§ About this exercise
Every line from the one with "2016.03.04 発売" to the final line of the listing below should be repeated exactly, and only those.
Record set section start
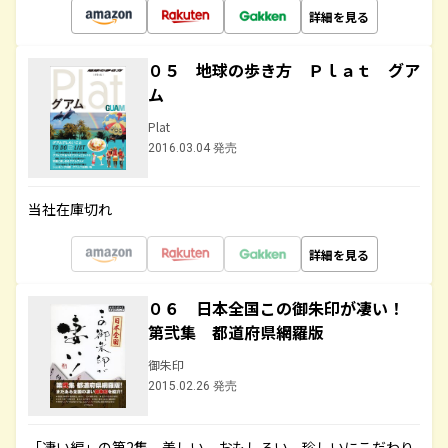
詳細を見る
０５ 地球の歩き方 Ｐｌａｔ グア
ム
Plat
2016.03.04 発売
当社在庫切れ
詳細を見る
０６ 日本全国この御朱印が凄い！
第弐集 都道府県網羅版
御朱印
2015.02.26 発売
「凄い編」の第2集。美しい、おもしろい、珍しいにこだわり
Record set section end
§ Your response
2016.03.04 発売
当社在庫切れ
詳細を見る
０６ 日本全国この御朱印が凄い！
第弐集 都道府県網羅版
御朱印
2015.02.26 発売
「凄い編」の第2集。美しい、おもしろい、珍しいにこだわり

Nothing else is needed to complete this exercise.